Kubernetes Security and checkpoint/restore in userspace
Hybrid Meetup #48 took place 2025-02-25 19:00 at Basislager and we had a great presentation about Kubernetes security.
StackRox/RHACS
StackRox (founded in 2014) focussed on container/cluster security and was acquired by Red Hat in 2021.
Today, Red Hat is excited to announce that Red Hat Advanced Cluster Security for Kubernetes (RHACS) is now open sourced as StackRox.

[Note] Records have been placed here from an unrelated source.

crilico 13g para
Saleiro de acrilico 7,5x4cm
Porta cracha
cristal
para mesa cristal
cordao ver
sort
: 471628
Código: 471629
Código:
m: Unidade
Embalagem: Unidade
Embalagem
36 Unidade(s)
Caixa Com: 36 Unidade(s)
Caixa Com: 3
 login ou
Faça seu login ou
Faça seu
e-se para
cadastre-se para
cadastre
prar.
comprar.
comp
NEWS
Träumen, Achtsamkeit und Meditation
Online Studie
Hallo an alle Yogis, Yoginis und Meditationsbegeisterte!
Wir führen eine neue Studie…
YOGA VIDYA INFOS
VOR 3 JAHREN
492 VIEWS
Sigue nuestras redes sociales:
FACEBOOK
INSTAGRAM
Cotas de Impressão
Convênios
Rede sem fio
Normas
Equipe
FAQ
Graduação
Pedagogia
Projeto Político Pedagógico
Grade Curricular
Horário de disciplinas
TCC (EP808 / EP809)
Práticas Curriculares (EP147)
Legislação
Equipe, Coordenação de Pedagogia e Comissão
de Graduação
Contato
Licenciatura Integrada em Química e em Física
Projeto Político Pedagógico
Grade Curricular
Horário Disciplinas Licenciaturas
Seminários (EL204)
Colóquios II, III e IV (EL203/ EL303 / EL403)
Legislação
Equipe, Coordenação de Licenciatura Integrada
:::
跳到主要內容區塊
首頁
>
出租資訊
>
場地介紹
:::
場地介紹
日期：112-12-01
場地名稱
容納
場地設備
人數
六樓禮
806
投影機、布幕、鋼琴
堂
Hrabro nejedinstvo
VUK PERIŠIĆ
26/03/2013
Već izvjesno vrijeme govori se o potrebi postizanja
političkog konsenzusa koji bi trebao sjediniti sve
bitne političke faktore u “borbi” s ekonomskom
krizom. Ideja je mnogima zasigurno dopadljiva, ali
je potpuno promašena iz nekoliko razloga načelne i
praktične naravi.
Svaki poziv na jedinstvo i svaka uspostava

The Kubernetes and container security community can now use and contribute to the codebase of StackRox on Github.
There are three security layers on the cluster:
- build time (CVE handling, image checks, …); supported by roxctl
- deploy time (admission controller)
- runtime (agent collecting telemetry from nodes)

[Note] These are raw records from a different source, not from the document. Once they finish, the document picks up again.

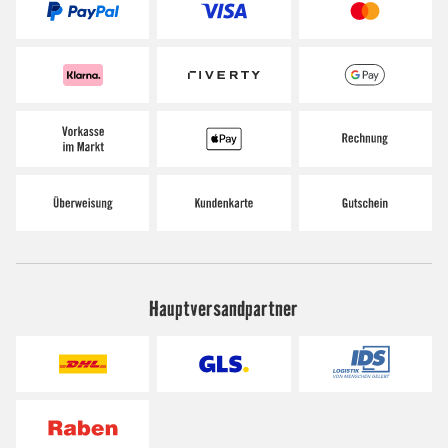
Hauptversandpartner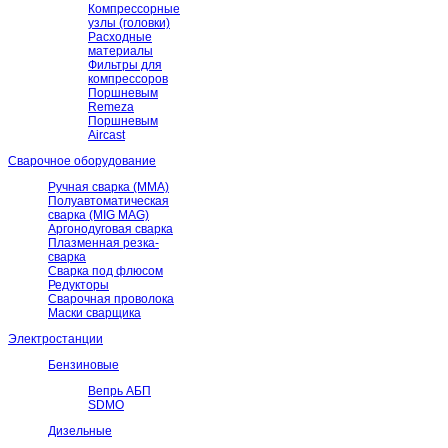
Компрессорные
узлы (головки)
Расходные
материалы
Фильтры для
компрессоров
Поршневым
Remeza
Поршневым
Aircast
Сварочное оборудование
Ручная сварка (ММА)
Полуавтоматическая
сварка (MIG MAG)
Аргонодуговая сварка
Плазменная резка-
сварка
Сварка под флюсом
Редукторы
Сварочная проволока
Маски сварщика
Электростанции
Бензиновые
Вепрь АБП
SDMO
Дизельные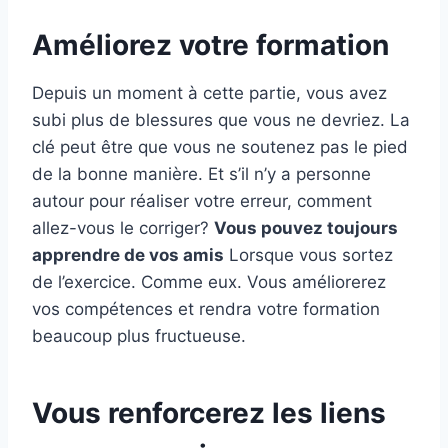
Améliorez votre formation
Depuis un moment à cette partie, vous avez
subi plus de blessures que vous ne devriez. La
clé peut être que vous ne soutenez pas le pied
de la bonne manière. Et s’il n’y a personne
autour pour réaliser votre erreur, comment
allez-vous le corriger?
Vous pouvez toujours
apprendre de vos amis
Lorsque vous sortez
de l’exercice. Comme eux. Vous améliorerez
vos compétences et rendra votre formation
beaucoup plus fructueuse.
Vous renforcerez les liens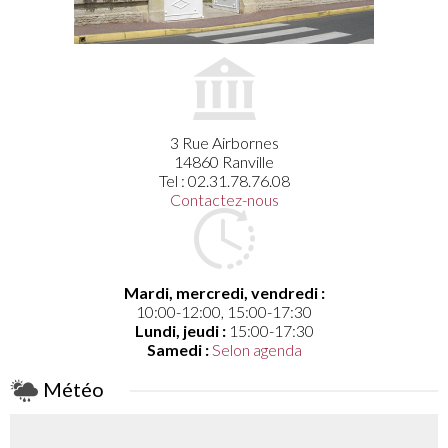
3 Rue Airbornes
14860 Ranville
Tel : 02.31.78.76.08
Contactez-nous
Mardi, mercredi, vendredi :
10:00-12:00, 15:00-17:30
Lundi, jeudi :
15:00-17:30
Samedi :
Selon agenda
Météo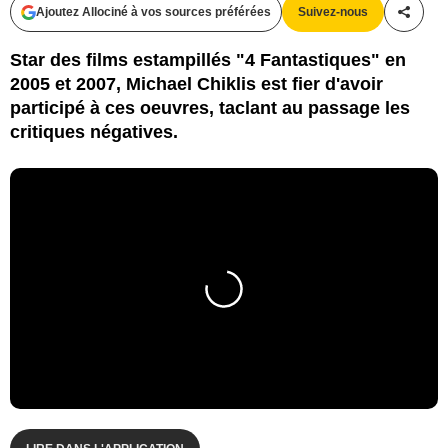
Ajoutez Allociné à vos sources préférées
Suivez-nous
Partag
Star des films estampillés "4 Fantastiques" en
2005 et 2007, Michael Chiklis est fier d'avoir
participé à ces oeuvres, taclant au passage les
critiques négatives.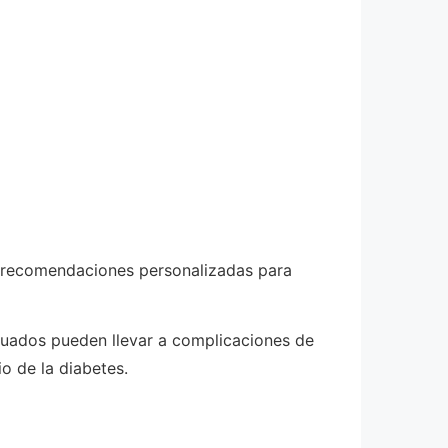
en recomendaciones personalizadas para
cuados pueden llevar a complicaciones de
o de la diabetes.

Interestingly, the core application can run on a single node, using a single Postgres instance (up to 300GB); vertically scaled to (in the order of) 32 cores and 64GB RAM. While this can be a bottleneck, clusters up to 3000 nodes and 40,000 cores are currently well supported by the application.
Some compute intensive parts of the application include the database, spikes from user queries, long running queries or analytics.

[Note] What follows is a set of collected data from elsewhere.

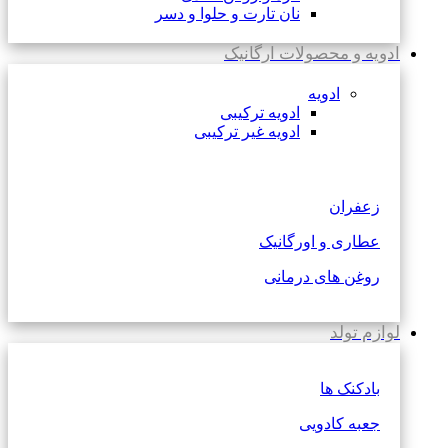
نان تارت و حلوا و دسر
ادویه و محصولات ارگانیک
ادویه
ادویه ترکیبی
ادویه غیر ترکیبی
زعفران
عطاری و اورگانیک
روغن های درمانی
لوازم تولد
بادکنک ها
جعبه کادویی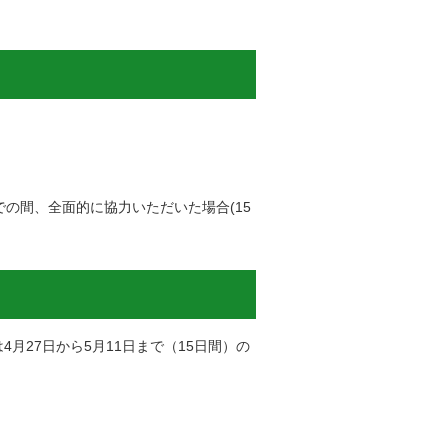
での間、全面的に協力いただいた場合(15
月27日から5月11日まで（15日間）の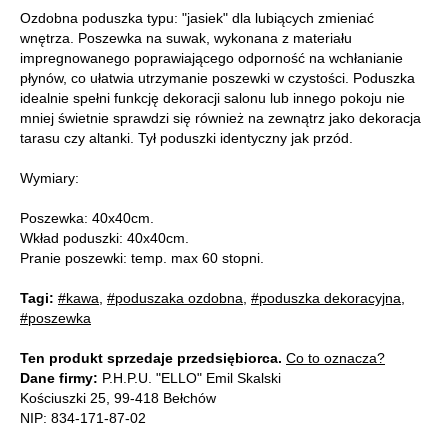
Ozdobna poduszka typu: "jasiek" dla lubiących zmieniać
wnętrza. Poszewka na suwak, wykonana z materiału
impregnowanego poprawiającego odporność na wchłanianie
płynów, co ułatwia utrzymanie poszewki w czystości. Poduszka
idealnie spełni funkcję dekoracji salonu lub innego pokoju nie
mniej świetnie sprawdzi się również na zewnątrz jako dekoracja
tarasu czy altanki. Tył poduszki identyczny jak przód.
Wymiary:
Poszewka: 40x40cm.
Wkład poduszki: 40x40cm.
Pranie poszewki: temp. max 60 stopni.
Tagi:
#kawa
,
#poduszaka ozdobna
,
#poduszka dekoracyjna
,
#poszewka
Ten produkt sprzedaje przedsiębiorca.
Co to oznacza?
Dane firmy:
P.H.P.U. "ELLO" Emil Skalski
Kościuszki 25, 99-418 Bełchów
NIP: 834-171-87-02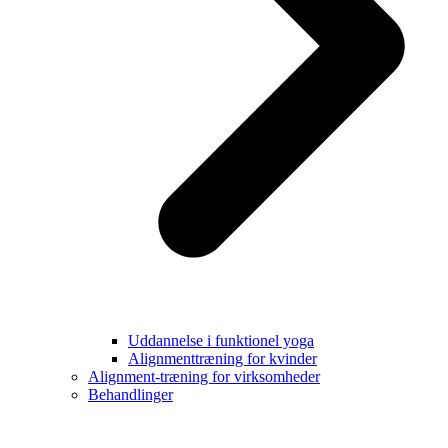
Uddannelse i funktionel yoga
Alignmenttræning for kvinder
Alignment-træning for virksomheder
Behandlinger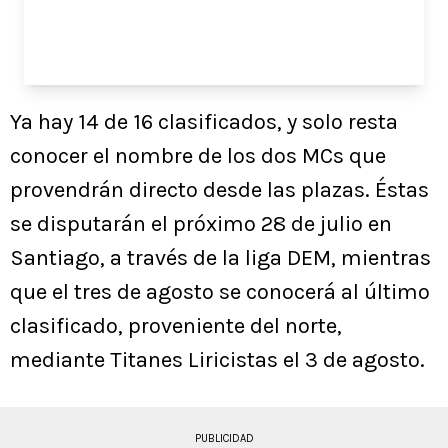
Ya hay 14 de 16 clasificados, y solo resta
conocer el nombre de los dos MCs que
provendrán directo desde las plazas. Éstas
se disputarán el próximo 28 de julio en
Santiago, a través de la liga DEM, mientras
que el tres de agosto se conocerá al último
clasificado, proveniente del norte,
mediante Titanes Liricistas el 3 de agosto.
PUBLICIDAD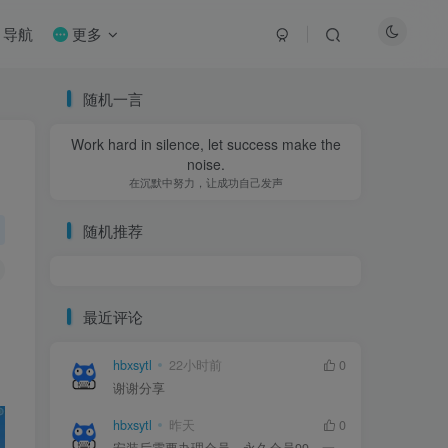
导航
更多
随机一言
Work hard in silence, let success make the
noise.
在沉默中努力，让成功自己发声
随机推荐
最近评论
hbxsytl
22小时前
0
谢谢分享
hbxsytl
昨天
0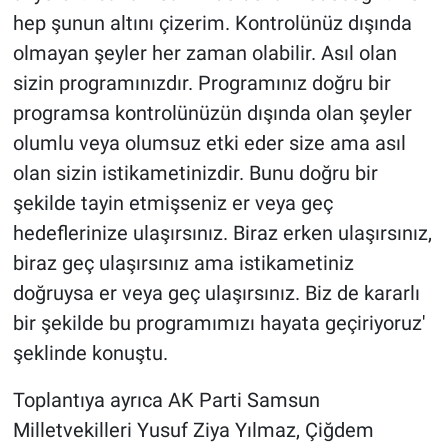
hep şunun altını çizerim. Kontrolünüz dışında
olmayan şeyler her zaman olabilir. Asıl olan
sizin programınızdır. Programınız doğru bir
programsa kontrolünüzün dışında olan şeyler
olumlu veya olumsuz etki eder size ama asıl
olan sizin istikametinizdir. Bunu doğru bir
şekilde tayin etmişseniz er veya geç
hedeflerinize ulaşırsınız. Biraz erken ulaşırsınız,
biraz geç ulaşırsınız ama istikametiniz
doğruysa er veya geç ulaşırsınız. Biz de kararlı
bir şekilde bu programımızı hayata geçiriyoruz'
şeklinde konuştu.
Toplantıya ayrıca AK Parti Samsun
Milletvekilleri Yusuf Ziya Yılmaz, Çiğdem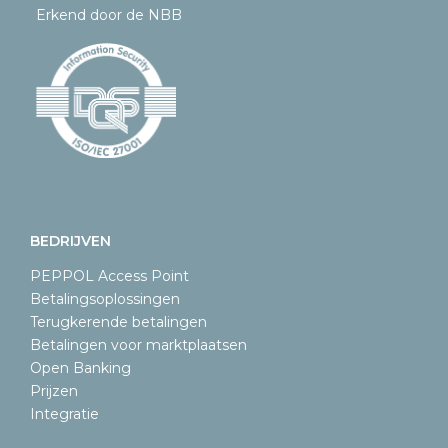
Erkend door de NBB
BEDRIJVEN
PEPPOL Access Point
Betalingsoplossingen
Terugkerende betalingen
Betalingen voor marktplaatsen
Open Banking
Prijzen
Integratie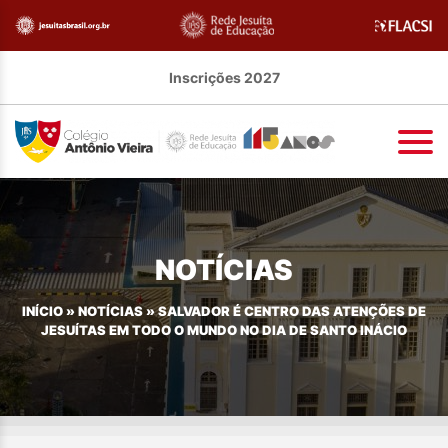
Inscrições 2027
NOTÍCIAS
INÍCIO
»
NOTÍCIAS
»
SALVADOR É CENTRO DAS ATENÇÕES DE
JESUÍTAS EM TODO O MUNDO NO DIA DE SANTO INÁCIO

StackRox will use other tools, such as falco (source) for event monitoring.
At its core, Falco is a kernel monitoring and detection agent that observes events, such as syscalls, based on custom rules. Falco can enhance these events by integrating metadata from the container runtime and Kubernetes. The collected events can be analyzed off-host in SIEM or data lake systems.
For node communication, StackRox will use mTLS and gRPC.
Checkpoint/Restore in userspace
Creating snapshots from containers can be useful for forensic analysis or container migration. We briefly looked at criu:
It can freeze a running container (or an individual application) and checkpoint its state to disk. The data saved can be used to restore the application and run it exactly as it was during the time of the freeze. Using this functionality, application or container live migration, snapshots, remote debugging, and many other things are now possible.
More on that topic:
- Forensic Analysis of Container Checkpoints - DevConf.CZ 2023
- Forensic container checkpointing and analysis (ASG23)
Thanks again to Simon for the great high-level archtectural overview.